Re: [PATCH v3 4/4] kdb: Don't back trace on a cpu that didn't round up

From: Doug Anderson
Date: Wed Nov 07 2018 - 13:44:49 EST


Hi,

On Wed, Nov 7, 2018 at 4:30 AM Daniel Thompson
<daniel.thompson@xxxxxxxxxx> wrote:
>
> On Tue, Nov 06, 2018 at 05:00:28PM -0800, Douglas Anderson wrote:
> > If you have a CPU that fails to round up and then run 'btc' you'll end
> > up crashing in kdb becaue we dereferenced NULL. Let's add a check.
> > It's wise to also set the task to NULL when leaving the debugger so
> > that if we fail to round up on a later entry into the debugger we
> > won't backtrace a stale task.
> >
> > Signed-off-by: Douglas Anderson <dianders@xxxxxxxxxxxx>
> > ---
> >
> > Changes in v3:
> > - New for v3.
> >
> > Changes in v2: None
> >
> > kernel/debug/debug_core.c | 1 +
> > kernel/debug/kdb/kdb_bt.c | 11 ++++++++++-
> > 2 files changed, 11 insertions(+), 1 deletion(-)
> >
> > diff --git a/kernel/debug/debug_core.c b/kernel/debug/debug_core.c
> > index 324cba8917f1..08851077c20a 100644
> > --- a/kernel/debug/debug_core.c
> > +++ b/kernel/debug/debug_core.c
> > @@ -587,6 +587,7 @@ static int kgdb_cpu_enter(struct kgdb_state *ks, struct pt_regs *regs,
> > kgdb_info[cpu].exception_state &=
> > ~(DCPU_WANT_MASTER | DCPU_IS_SLAVE);
> > kgdb_info[cpu].enter_kgdb--;
> > + kgdb_info[cpu].task = NULL;
>
> This code isn't quite right.
>
> In particular there are two exit paths from kgdb_cpu_enter() and this
> code path is for slave exit only (and master may change the next time we
> re-enter kgdb).

Ah, good point! Right that the master could be the the one that later
fails to round up.


> It also looks very odd to have an unconditional clear
> next to a decrement that takes account of debugger re-entrancy.

Would it look less odd if I write it like this?

if (kgdb_info[cpu].enter_kgdb == 0)
kgdb_info[cpu].task = NULL;

In general, though, "enter_kgdb" looks to be more of a boolean value
then a true counter. The only place that modifies "enter_kgdb" is
kgdb_cpu_enter(). It increments it upon entry to the function and
decrements it upon exit. All the callers to kgdb_cpu_enter() confirm
that "enter_kgdb" is 0 before calling it. I'll further note that
kgdb_cpu_enter() unconditionally clobbers things like
"kgdb_info[cpu].debuggerinfo" upon entry.
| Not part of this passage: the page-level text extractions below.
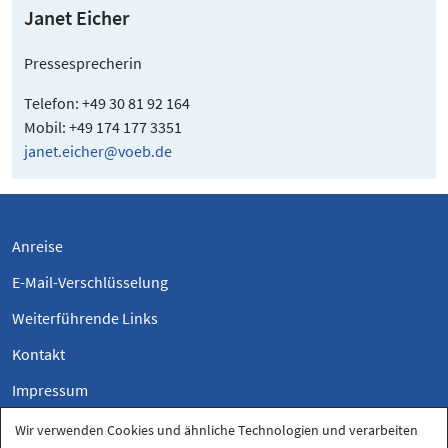
Janet Eicher
Pressesprecherin
Telefon: +49 30 81 92 164
Mobil: +49 174 177 3351
janet.eicher@voeb.de
Anreise
E-Mail-Verschlüsselung
Weiterführende Links
Kontakt
Impressum
Datenschutzerklärung
Wir verwenden Cookies und ähnliche Technologien und verarbeiten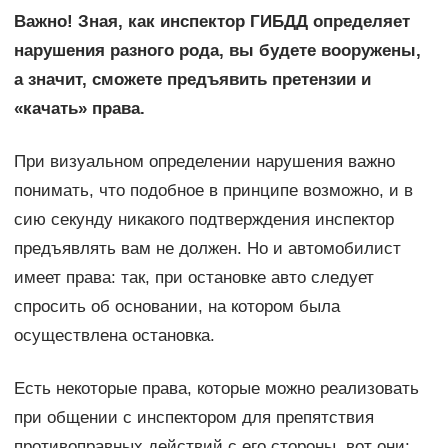
Важно! Зная, как инспектор ГИБДД определяет
нарушения разного рода, вы будете вооружены,
а значит, сможете предъявить претензии и
«качать» права.
При визуальном определении нарушения важно
понимать, что подобное в принципе возможно, и в
сию секунду никакого подтверждения инспектор
предъявлять вам не должен. Но и автомобилист
имеет права: так, при остановке авто следует
спросить об основании, на котором была
осуществлена остановка.
Есть некоторые права, которые можно реализовать
при общении с инспектором для препятствия
противоправных действий с его стороны, вот они: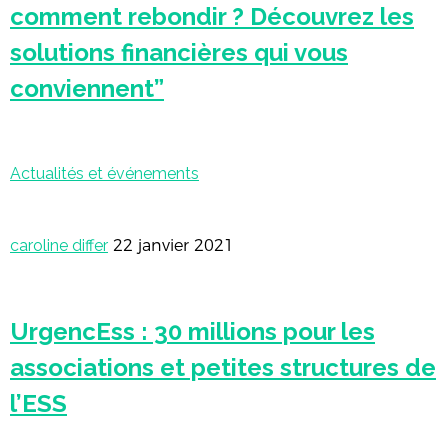
comment rebondir ? Découvrez les
solutions financières qui vous
conviennent”
Actualités et événements
caroline differ
22 janvier 2021
UrgencEss : 30 millions pour les
associations et petites structures de
l’ESS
I could add a patch that converts "enter_kgdb" to a true boolean if
that helps, though at this point I'm getting pretty far afield of my
original purpose of trying to fix the problem lockdep yelled about.
:-P ...and I probably need to get back to my day job.
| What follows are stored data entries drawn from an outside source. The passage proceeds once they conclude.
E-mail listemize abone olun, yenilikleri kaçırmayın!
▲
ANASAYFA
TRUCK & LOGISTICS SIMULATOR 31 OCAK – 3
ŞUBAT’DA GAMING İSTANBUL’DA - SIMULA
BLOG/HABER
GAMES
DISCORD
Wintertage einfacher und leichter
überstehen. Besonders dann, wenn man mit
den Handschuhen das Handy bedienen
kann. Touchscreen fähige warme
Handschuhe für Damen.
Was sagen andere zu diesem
I'd also note that the other bits of code around here look pretty
unconditional to me, but my kdb/kgdb knowledge is not very strong (as
you've seen) so I could be wrong. We are unconditionally clearing
bits from the "exception_state", unconditionally turning tracing on,
unconditionally calling correct_hw_break(), etc. ...hmmmm, I suppose
it could look less odd if I moved my unconditional bit to be up a
little higher. I could put it up above to the unconditional clearing
of "exception_state" ;-P


> Note also that there is similar code in kdb_debugger.c (search for "zero
> out any offline cpu data") which should be tidied up if we decide to do
> the same clean up in a different way.
>
> I'll leave it to you whether to fix the existing code or add new code
> here but if you do add it in kgdb_cpu_enter() it must cover both return
> paths, include debuggerinfo as well, and kdb_debugger.c needs to be
> tidied up.

OK, so I _think_ the answer here is to just get rid of the code from
kdb_debugger.c and rely on my new code.

Specifically I'd rather CPUs clear their own "kgdb_info" so we don't
need to worry about races where a CPU rounds up really late at some
time when we're not expecting it. ...and once CPUs always clear its
own "kgdb_info" when exiting we don't need any special case code to
have the master try to clear state of offline CPUs. Thanks for
pointing me to this code to get rid of.

---

So the tl;dr:

1. Though I'm 99% certain that "enter_kgdb" is truly a bool that is
either 0 or 1, I won't write a patch to change this myself in the
hopes that I can wrap up this patch series. I'll add a note in my CL
description indicating that I believe things are safe because
"enter_kgdb" is really a bool.

2. I will add clearing of "debuggerinfo".

3. I will add the same clearing of "task" and "debuggerinfo" to when
the master exits. I won't try to unify the code in my patch and leave
that for a future person working on this code.

4. To make it look less odd, I'll move my clearing to above the
"kgdb_info[cpu].exception_state &=" line. It doesn't really matter
and why not make it look less odd?

5. I will remove the clearing of "debuggerinfo" and "task" from
kdb_stub() since it will no longer be needed.


...and again, thank you for all your timely and awesome reviews and
advice here. It is certainly appreciated.


-Doug